◆ WORK ITEM: Your answer should be the records, copied exactly, with the pictures removed.
..........
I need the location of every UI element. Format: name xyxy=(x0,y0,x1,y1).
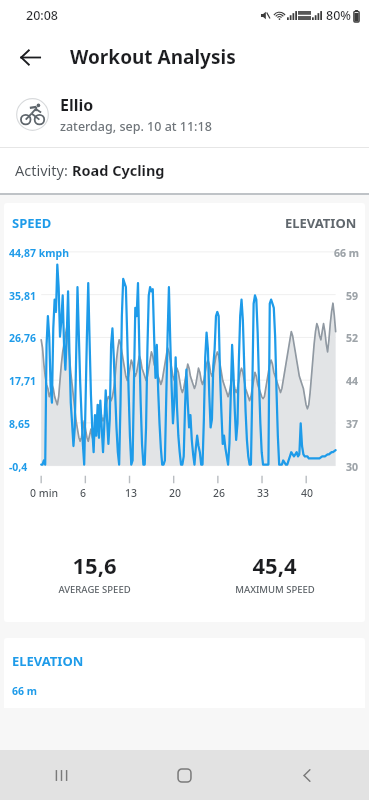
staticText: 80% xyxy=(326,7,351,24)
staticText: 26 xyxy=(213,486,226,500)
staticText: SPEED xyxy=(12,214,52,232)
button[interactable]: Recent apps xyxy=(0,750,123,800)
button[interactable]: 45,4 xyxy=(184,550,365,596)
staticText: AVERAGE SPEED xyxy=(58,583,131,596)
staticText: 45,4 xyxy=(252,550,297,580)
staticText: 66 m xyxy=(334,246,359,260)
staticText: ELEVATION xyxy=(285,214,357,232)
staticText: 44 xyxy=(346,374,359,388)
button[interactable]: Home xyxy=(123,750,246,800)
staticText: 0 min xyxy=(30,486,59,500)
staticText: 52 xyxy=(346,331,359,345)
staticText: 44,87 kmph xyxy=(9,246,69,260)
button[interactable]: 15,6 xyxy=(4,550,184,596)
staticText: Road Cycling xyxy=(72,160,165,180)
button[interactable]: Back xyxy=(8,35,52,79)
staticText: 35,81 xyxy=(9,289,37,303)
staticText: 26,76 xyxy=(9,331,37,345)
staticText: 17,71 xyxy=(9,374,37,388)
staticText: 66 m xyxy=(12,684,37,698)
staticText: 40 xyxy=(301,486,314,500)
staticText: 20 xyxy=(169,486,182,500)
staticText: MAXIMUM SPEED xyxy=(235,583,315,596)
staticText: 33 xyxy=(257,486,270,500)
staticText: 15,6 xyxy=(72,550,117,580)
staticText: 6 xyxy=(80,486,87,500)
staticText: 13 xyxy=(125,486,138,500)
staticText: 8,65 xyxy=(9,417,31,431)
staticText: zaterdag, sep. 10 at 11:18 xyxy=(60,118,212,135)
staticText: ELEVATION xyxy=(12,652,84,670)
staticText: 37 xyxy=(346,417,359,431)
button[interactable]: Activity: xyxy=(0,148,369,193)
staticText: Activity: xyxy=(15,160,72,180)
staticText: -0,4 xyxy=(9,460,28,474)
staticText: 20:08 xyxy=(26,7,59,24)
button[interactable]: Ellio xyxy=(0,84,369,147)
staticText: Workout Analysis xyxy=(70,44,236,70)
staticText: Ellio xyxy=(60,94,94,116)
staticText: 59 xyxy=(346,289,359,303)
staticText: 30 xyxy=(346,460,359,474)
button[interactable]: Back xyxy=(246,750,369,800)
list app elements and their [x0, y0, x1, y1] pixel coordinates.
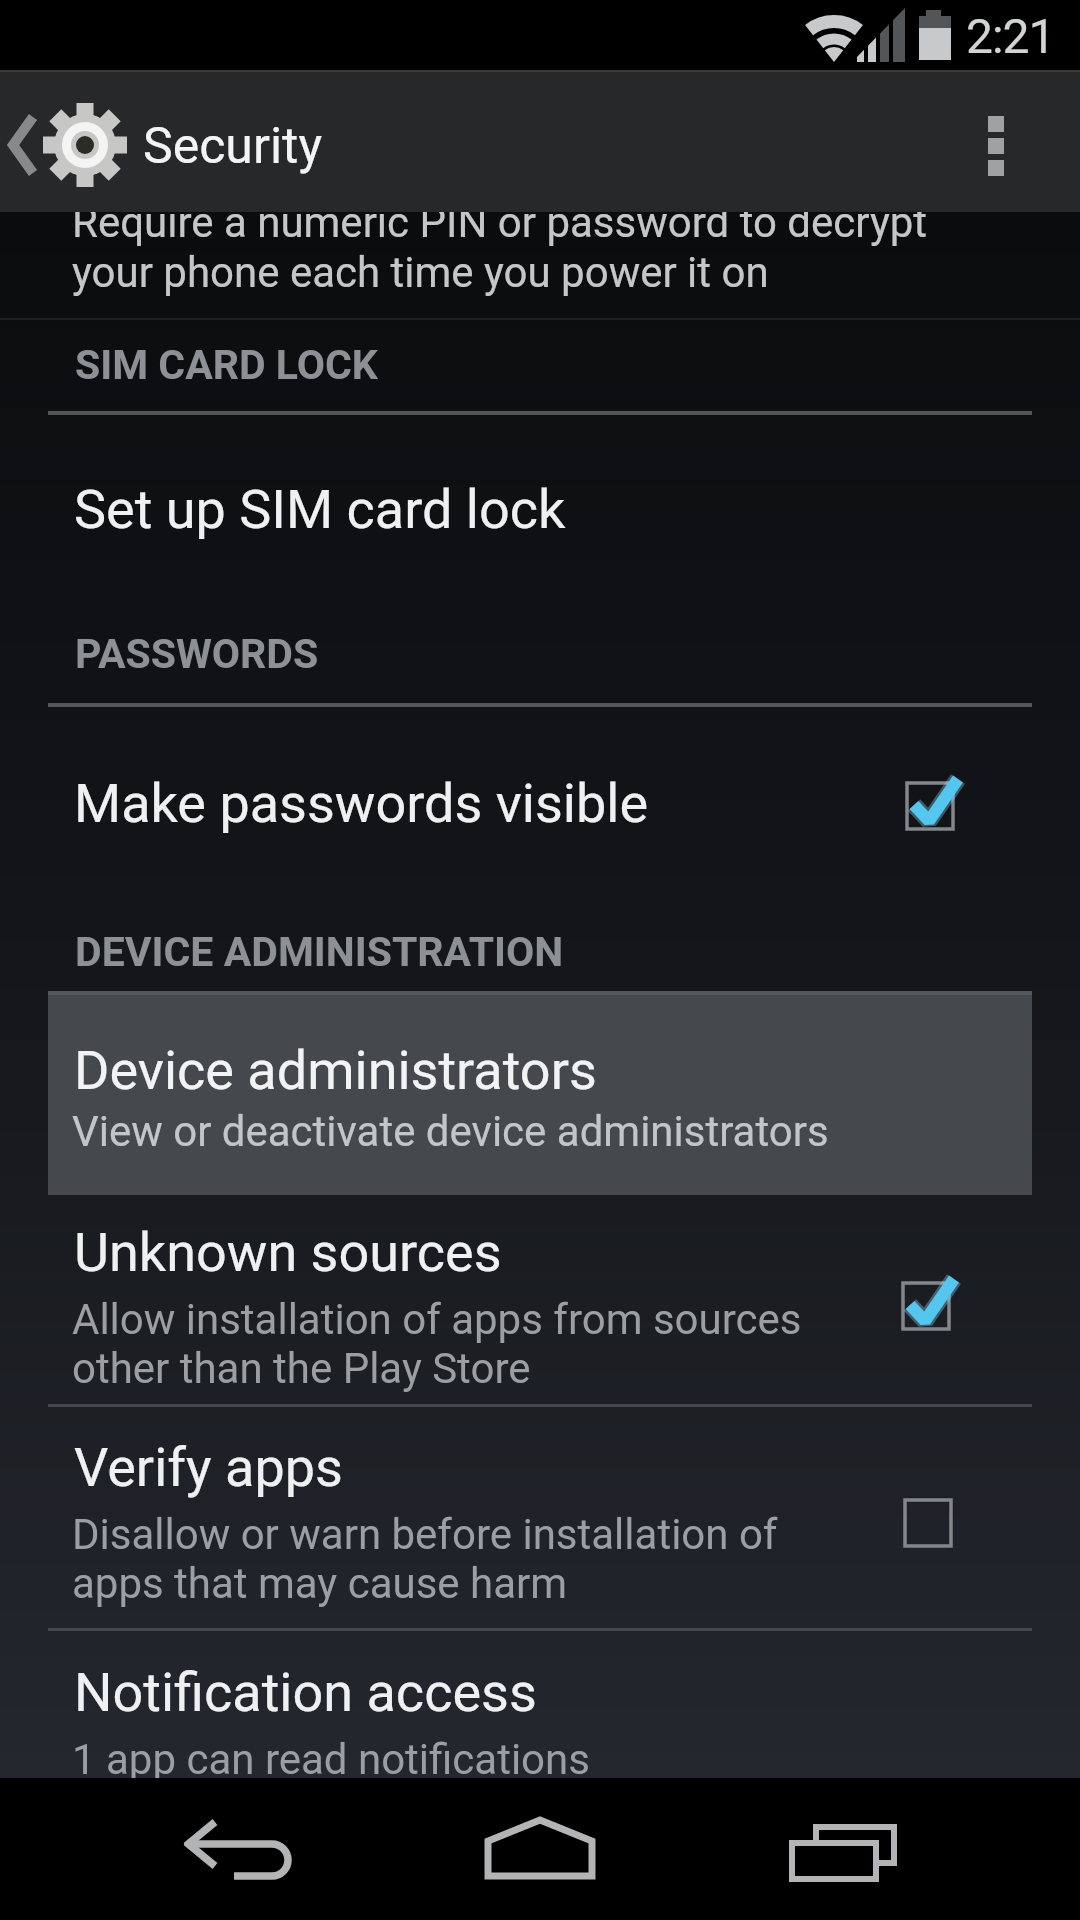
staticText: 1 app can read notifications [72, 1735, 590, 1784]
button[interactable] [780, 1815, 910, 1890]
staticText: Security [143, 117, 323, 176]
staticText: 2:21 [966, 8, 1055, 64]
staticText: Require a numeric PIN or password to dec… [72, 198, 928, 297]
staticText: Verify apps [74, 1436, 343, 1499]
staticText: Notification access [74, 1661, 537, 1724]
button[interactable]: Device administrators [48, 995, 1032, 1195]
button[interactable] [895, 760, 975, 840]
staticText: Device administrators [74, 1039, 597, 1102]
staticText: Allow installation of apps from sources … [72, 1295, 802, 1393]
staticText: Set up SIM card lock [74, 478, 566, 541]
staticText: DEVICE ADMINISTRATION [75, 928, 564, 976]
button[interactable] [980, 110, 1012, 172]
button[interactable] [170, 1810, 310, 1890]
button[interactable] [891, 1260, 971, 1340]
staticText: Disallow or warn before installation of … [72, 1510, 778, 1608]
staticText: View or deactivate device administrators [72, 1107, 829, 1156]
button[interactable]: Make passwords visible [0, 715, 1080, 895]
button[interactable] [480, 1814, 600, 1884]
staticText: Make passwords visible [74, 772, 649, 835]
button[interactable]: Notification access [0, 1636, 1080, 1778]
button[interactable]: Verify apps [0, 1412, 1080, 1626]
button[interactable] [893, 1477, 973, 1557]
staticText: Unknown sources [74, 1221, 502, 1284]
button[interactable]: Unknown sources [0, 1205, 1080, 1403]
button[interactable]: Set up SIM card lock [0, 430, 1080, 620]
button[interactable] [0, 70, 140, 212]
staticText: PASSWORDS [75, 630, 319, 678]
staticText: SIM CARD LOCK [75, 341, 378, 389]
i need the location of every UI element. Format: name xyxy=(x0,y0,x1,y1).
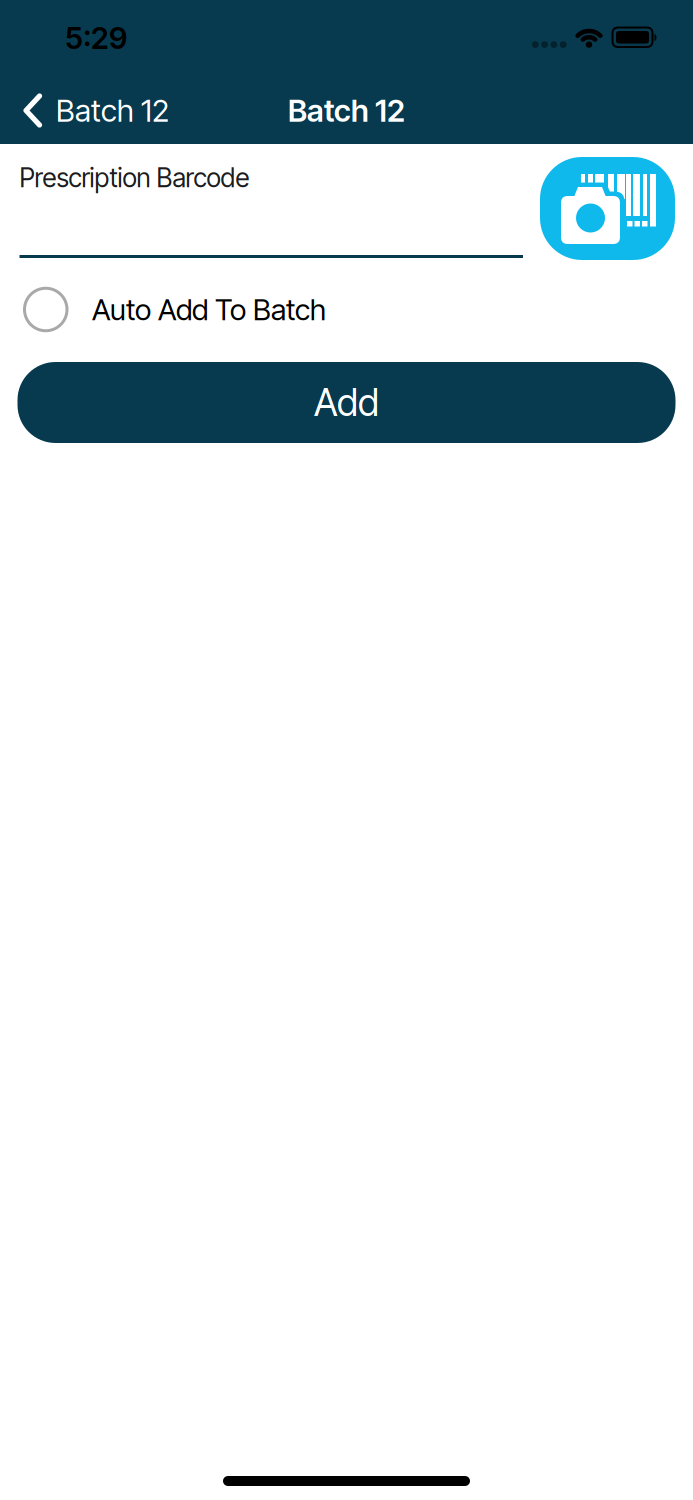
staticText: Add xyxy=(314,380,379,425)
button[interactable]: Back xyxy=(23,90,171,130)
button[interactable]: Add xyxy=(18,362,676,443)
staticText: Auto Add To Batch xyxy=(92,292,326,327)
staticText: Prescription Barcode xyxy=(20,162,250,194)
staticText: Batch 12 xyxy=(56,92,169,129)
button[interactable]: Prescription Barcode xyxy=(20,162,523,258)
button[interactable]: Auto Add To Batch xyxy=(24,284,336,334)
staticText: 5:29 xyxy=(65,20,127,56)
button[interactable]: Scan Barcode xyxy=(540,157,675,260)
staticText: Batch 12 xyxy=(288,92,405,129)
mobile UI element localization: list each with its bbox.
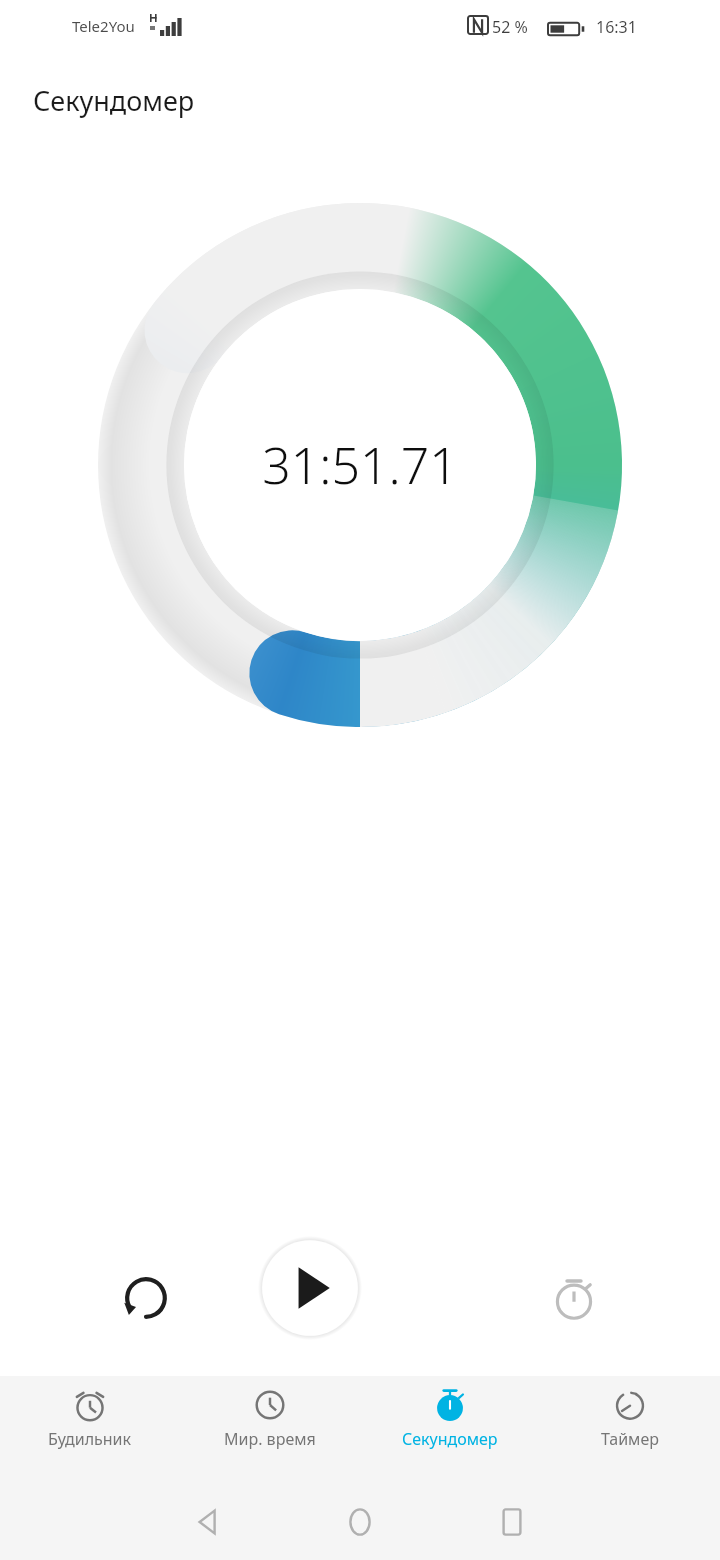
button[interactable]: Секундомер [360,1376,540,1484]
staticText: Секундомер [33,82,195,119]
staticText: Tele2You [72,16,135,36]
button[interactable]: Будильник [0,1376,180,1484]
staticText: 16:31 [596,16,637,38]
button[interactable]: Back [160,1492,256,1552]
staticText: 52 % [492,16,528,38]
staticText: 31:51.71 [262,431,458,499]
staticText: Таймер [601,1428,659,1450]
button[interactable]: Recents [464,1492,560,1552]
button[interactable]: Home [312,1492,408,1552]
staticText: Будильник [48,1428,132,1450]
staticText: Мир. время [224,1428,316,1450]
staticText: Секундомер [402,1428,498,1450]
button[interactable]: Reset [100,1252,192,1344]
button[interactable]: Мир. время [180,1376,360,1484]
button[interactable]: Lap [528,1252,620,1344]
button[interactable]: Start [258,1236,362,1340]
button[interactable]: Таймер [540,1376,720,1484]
..........
◆ RESULT OF THIS TASK:
I need the location of every UI element. Format: name xyxy=(x0,y0,x1,y1).
staticText: 80% xyxy=(326,7,351,24)
staticText: 26 xyxy=(213,486,226,500)
staticText: SPEED xyxy=(12,214,52,232)
button[interactable]: Recent apps xyxy=(0,750,123,800)
button[interactable]: 45,4 xyxy=(184,550,365,596)
staticText: AVERAGE SPEED xyxy=(58,583,131,596)
staticText: 45,4 xyxy=(252,550,297,580)
staticText: 66 m xyxy=(334,246,359,260)
staticText: ELEVATION xyxy=(285,214,357,232)
staticText: 44 xyxy=(346,374,359,388)
button[interactable]: Home xyxy=(123,750,246,800)
staticText: 0 min xyxy=(30,486,59,500)
staticText: 52 xyxy=(346,331,359,345)
staticText: 44,87 kmph xyxy=(9,246,69,260)
button[interactable]: 15,6 xyxy=(4,550,184,596)
staticText: Road Cycling xyxy=(72,160,165,180)
button[interactable]: Back xyxy=(8,35,52,79)
staticText: 35,81 xyxy=(9,289,37,303)
staticText: 26,76 xyxy=(9,331,37,345)
staticText: 17,71 xyxy=(9,374,37,388)
staticText: 66 m xyxy=(12,684,37,698)
staticText: 40 xyxy=(301,486,314,500)
staticText: 20 xyxy=(169,486,182,500)
staticText: MAXIMUM SPEED xyxy=(235,583,315,596)
staticText: 33 xyxy=(257,486,270,500)
staticText: 15,6 xyxy=(72,550,117,580)
staticText: 6 xyxy=(80,486,87,500)
staticText: 13 xyxy=(125,486,138,500)
staticText: 8,65 xyxy=(9,417,31,431)
staticText: zaterdag, sep. 10 at 11:18 xyxy=(60,118,212,135)
staticText: ELEVATION xyxy=(12,652,84,670)
staticText: 37 xyxy=(346,417,359,431)
button[interactable]: Activity: xyxy=(0,148,369,193)
staticText: Activity: xyxy=(15,160,72,180)
staticText: -0,4 xyxy=(9,460,28,474)
staticText: 20:08 xyxy=(26,7,59,24)
button[interactable]: Ellio xyxy=(0,84,369,147)
staticText: Workout Analysis xyxy=(70,44,236,70)
staticText: Ellio xyxy=(60,94,94,116)
staticText: 59 xyxy=(346,289,359,303)
staticText: 30 xyxy=(346,460,359,474)
button[interactable]: Back xyxy=(246,750,369,800)
list app elements and their [x0, y0, x1, y1] pixel coordinates.
staticText: 1 app can read notifications [72, 1735, 590, 1784]
button[interactable] [780, 1815, 910, 1890]
staticText: Security [143, 117, 323, 176]
staticText: 2:21 [966, 8, 1055, 64]
staticText: Require a numeric PIN or password to dec… [72, 198, 928, 297]
staticText: Verify apps [74, 1436, 343, 1499]
staticText: Notification access [74, 1661, 537, 1724]
button[interactable]: Device administrators [48, 995, 1032, 1195]
button[interactable] [895, 760, 975, 840]
staticText: Device administrators [74, 1039, 597, 1102]
staticText: Allow installation of apps from sources … [72, 1295, 802, 1393]
staticText: Set up SIM card lock [74, 478, 566, 541]
staticText: DEVICE ADMINISTRATION [75, 928, 564, 976]
button[interactable] [980, 110, 1012, 172]
button[interactable] [170, 1810, 310, 1890]
button[interactable] [891, 1260, 971, 1340]
staticText: Disallow or warn before installation of … [72, 1510, 778, 1608]
staticText: View or deactivate device administrators [72, 1107, 829, 1156]
button[interactable]: Make passwords visible [0, 715, 1080, 895]
button[interactable] [480, 1814, 600, 1884]
staticText: Make passwords visible [74, 772, 649, 835]
button[interactable]: Notification access [0, 1636, 1080, 1778]
button[interactable]: Verify apps [0, 1412, 1080, 1626]
button[interactable] [893, 1477, 973, 1557]
staticText: Unknown sources [74, 1221, 502, 1284]
button[interactable]: Unknown sources [0, 1205, 1080, 1403]
button[interactable]: Set up SIM card lock [0, 430, 1080, 620]
button[interactable] [0, 70, 140, 212]
staticText: PASSWORDS [75, 630, 319, 678]
staticText: SIM CARD LOCK [75, 341, 378, 389]
i need the location of every UI element. Format: name xyxy=(x0,y0,x1,y1).
staticText: Add xyxy=(314,380,379,425)
button[interactable]: Back xyxy=(23,90,171,130)
button[interactable]: Add xyxy=(18,362,676,443)
staticText: Auto Add To Batch xyxy=(92,292,326,327)
staticText: Prescription Barcode xyxy=(20,162,250,194)
staticText: Batch 12 xyxy=(56,92,169,129)
button[interactable]: Prescription Barcode xyxy=(20,162,523,258)
button[interactable]: Auto Add To Batch xyxy=(24,284,336,334)
staticText: 5:29 xyxy=(65,20,127,56)
button[interactable]: Scan Barcode xyxy=(540,157,675,260)
staticText: Batch 12 xyxy=(288,92,405,129)
mobile UI element localization: list each with its bbox.
button[interactable]: Секундомер [360,1376,540,1484]
staticText: Секундомер [33,82,195,119]
staticText: Tele2You [72,16,135,36]
button[interactable]: Будильник [0,1376,180,1484]
staticText: 16:31 [596,16,637,38]
button[interactable]: Back [160,1492,256,1552]
staticText: 52 % [492,16,528,38]
staticText: 31:51.71 [262,431,458,499]
staticText: Таймер [601,1428,659,1450]
button[interactable]: Recents [464,1492,560,1552]
button[interactable]: Home [312,1492,408,1552]
staticText: Будильник [48,1428,132,1450]
staticText: Мир. время [224,1428,316,1450]
staticText: Секундомер [402,1428,498,1450]
button[interactable]: Reset [100,1252,192,1344]
button[interactable]: Мир. время [180,1376,360,1484]
button[interactable]: Lap [528,1252,620,1344]
button[interactable]: Start [258,1236,362,1340]
button[interactable]: Таймер [540,1376,720,1484]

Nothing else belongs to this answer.